**Dataset excerpts**
★ ★ ★

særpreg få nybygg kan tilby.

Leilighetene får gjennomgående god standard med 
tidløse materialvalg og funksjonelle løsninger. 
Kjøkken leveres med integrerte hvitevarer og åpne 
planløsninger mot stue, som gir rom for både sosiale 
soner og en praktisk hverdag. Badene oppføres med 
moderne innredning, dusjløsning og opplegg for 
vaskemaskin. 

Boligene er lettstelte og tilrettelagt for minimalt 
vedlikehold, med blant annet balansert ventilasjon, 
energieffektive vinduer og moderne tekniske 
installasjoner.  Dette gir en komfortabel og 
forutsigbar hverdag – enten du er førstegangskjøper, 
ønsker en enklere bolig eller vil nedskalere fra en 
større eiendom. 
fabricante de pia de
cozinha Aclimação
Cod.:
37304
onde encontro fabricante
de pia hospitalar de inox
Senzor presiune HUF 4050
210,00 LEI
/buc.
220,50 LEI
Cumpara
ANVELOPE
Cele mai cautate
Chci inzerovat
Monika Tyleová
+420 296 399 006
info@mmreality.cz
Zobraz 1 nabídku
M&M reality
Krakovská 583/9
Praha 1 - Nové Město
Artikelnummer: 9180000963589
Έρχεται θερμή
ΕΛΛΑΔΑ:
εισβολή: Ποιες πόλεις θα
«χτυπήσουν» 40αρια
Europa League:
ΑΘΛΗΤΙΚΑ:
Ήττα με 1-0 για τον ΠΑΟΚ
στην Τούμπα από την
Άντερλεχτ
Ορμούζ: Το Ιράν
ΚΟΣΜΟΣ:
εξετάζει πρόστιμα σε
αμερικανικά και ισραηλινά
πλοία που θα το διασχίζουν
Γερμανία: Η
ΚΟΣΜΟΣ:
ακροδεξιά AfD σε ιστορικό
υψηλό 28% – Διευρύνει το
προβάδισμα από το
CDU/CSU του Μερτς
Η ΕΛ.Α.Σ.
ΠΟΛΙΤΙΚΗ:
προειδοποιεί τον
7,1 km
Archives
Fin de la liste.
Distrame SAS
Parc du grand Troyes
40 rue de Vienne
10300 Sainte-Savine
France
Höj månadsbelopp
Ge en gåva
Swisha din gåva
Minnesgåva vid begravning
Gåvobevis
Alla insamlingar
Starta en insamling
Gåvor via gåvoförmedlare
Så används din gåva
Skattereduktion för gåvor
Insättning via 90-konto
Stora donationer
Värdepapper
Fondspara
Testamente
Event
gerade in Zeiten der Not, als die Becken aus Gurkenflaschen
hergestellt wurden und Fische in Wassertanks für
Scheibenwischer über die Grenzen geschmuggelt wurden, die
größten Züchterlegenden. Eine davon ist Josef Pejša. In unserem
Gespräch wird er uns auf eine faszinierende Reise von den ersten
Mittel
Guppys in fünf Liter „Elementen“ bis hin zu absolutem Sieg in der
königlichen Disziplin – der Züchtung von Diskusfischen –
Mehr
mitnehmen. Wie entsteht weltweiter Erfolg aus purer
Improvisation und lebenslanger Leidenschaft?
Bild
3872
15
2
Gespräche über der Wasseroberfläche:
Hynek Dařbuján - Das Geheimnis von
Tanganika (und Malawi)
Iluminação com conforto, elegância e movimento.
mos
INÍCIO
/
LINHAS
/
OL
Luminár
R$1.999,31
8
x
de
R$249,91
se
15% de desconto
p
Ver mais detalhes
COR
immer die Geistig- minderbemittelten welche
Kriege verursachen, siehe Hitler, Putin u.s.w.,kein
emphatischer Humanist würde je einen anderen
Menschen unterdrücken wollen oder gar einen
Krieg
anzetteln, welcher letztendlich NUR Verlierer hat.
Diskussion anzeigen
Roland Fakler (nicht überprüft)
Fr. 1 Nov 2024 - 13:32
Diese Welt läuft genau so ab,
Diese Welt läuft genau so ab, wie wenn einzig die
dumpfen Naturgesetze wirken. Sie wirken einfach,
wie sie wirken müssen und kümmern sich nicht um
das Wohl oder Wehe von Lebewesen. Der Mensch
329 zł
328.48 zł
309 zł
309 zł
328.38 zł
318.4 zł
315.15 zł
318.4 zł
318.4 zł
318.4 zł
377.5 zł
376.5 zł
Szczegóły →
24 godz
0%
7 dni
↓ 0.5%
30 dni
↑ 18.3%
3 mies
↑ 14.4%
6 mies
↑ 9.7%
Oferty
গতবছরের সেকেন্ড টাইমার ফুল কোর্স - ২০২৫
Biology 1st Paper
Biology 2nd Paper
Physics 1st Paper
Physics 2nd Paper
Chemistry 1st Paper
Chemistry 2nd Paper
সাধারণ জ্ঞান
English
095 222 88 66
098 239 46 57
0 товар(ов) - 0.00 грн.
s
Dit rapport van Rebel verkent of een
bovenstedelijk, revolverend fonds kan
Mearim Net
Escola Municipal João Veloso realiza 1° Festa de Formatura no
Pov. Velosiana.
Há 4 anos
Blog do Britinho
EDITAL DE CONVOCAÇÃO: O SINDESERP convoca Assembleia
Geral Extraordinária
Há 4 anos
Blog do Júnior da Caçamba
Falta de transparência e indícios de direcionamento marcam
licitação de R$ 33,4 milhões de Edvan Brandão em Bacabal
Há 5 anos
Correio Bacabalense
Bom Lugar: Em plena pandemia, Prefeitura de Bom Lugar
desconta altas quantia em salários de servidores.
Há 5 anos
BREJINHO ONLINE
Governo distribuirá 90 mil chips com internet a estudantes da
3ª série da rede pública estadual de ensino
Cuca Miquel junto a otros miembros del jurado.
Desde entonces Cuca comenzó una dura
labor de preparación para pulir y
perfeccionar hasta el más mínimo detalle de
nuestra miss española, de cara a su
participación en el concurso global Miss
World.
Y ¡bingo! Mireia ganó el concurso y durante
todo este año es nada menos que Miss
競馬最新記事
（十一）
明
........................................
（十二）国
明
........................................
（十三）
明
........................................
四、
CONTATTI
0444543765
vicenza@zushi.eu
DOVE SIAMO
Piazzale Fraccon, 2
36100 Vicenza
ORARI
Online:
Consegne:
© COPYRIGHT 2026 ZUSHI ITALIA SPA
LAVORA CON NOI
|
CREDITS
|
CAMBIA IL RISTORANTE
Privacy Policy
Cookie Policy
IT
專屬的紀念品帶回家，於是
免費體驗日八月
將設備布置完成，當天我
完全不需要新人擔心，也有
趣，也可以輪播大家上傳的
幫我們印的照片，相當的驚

★ ★ ★

**Task requirements**
Find each line in the records above that contains "hverdag", and copy it.

**Final answer**
soner og en praktisk hverdag. Badene oppføres med 
forutsigbar hverdag – enten du er førstegangskjøper, 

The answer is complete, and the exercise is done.